- Chinese: 韓企先

Standard Mandarin
- Hanyu Pinyin: Hán Qǐxīan

= Han Qixian =

Jin dynasty politician

Han Qixian was a Jin dynasty statesman and reformer. He was one of the key political figures during the reign of Emperor Xizong of Jin.

Han was originally a citizen of Liao dynasty from Yanjing(later known as Beijing). He was qualified as a Jinshi around the year of 1105 during the rule of Emperor Tianzuo of Liao. His family served Liao for generations. He himself was a descendant of Han Zhigu who was one of the founding members of Liao.

The first Jurchen conquest(12 century) ended the Liao dynasty. Han was then relocated to the Bureau of Military Affairs and began to serve the new ruler of Northern China. In 1128, he substituted the recently deceased Liu Zongyan as the director of Bureau of Military Affairs. In 1129, Han was appointed the left deputy director of the Department of State Affairs(尚書左僕射). However, as a native Chinese, he was not able to fully govern as a director due to the aboriginal Jurchen conventions.

In 1134, Han was summoned to Shangjing and the court of Emperor Taizong of Jin. Emperor Taizong showed his appreciation of Han's talent and authorized the establishment of administrative institutions according to the model of Song dynasty. The plan was carried out under the supervision of Han.

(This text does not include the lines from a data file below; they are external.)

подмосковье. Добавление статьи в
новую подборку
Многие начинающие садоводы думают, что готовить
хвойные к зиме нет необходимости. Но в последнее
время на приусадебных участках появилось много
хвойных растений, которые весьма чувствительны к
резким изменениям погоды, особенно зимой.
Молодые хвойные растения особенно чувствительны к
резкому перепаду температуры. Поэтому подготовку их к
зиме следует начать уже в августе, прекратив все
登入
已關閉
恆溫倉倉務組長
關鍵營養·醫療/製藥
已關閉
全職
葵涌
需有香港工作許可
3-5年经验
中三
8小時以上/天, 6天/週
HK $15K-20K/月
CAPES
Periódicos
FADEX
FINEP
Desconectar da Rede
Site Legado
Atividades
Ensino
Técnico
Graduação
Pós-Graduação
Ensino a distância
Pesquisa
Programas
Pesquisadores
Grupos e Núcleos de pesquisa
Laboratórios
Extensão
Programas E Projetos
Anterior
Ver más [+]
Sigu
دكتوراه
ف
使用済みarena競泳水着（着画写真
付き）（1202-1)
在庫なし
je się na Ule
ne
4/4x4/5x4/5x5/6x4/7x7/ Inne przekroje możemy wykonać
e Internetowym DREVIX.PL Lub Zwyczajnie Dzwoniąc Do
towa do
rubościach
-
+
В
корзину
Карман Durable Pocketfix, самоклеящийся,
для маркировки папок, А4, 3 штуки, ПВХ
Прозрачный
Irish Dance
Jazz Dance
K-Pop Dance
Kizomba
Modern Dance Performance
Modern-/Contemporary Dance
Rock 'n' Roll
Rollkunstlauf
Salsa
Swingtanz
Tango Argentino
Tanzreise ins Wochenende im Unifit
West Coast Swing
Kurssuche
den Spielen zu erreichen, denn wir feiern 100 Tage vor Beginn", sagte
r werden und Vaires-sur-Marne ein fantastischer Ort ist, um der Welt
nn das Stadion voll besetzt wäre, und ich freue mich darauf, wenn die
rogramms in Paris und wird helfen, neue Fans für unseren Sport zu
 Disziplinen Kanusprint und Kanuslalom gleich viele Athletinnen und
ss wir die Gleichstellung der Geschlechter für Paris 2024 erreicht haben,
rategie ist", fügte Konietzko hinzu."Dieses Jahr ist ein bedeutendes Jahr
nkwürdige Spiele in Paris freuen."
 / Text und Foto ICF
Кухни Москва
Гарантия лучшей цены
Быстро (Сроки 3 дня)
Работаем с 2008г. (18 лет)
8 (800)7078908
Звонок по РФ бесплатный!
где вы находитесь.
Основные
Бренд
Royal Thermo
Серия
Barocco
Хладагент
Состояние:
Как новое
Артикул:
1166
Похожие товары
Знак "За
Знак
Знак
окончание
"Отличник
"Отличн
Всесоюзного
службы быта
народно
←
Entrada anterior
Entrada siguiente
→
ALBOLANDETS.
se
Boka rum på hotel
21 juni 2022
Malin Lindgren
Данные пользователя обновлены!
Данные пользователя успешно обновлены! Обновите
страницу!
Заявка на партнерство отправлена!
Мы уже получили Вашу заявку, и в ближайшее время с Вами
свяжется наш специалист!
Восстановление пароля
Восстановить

In 1138, Emperor Xizong of Jin and Han Qixian started the Tianjuan reform which was designed to completely sinicize the administrative system of Jin dynasty. The old Jurchen Begile system was consequently abolished. As a result of the reform, the Jurchen led Jin dynasty began its shift from a nomadic tribal country to a Chinese dynasty.

Han died in 1146 at the age of 65. His full title was Duke Jianyi of Qiguo(齊國簡懿公).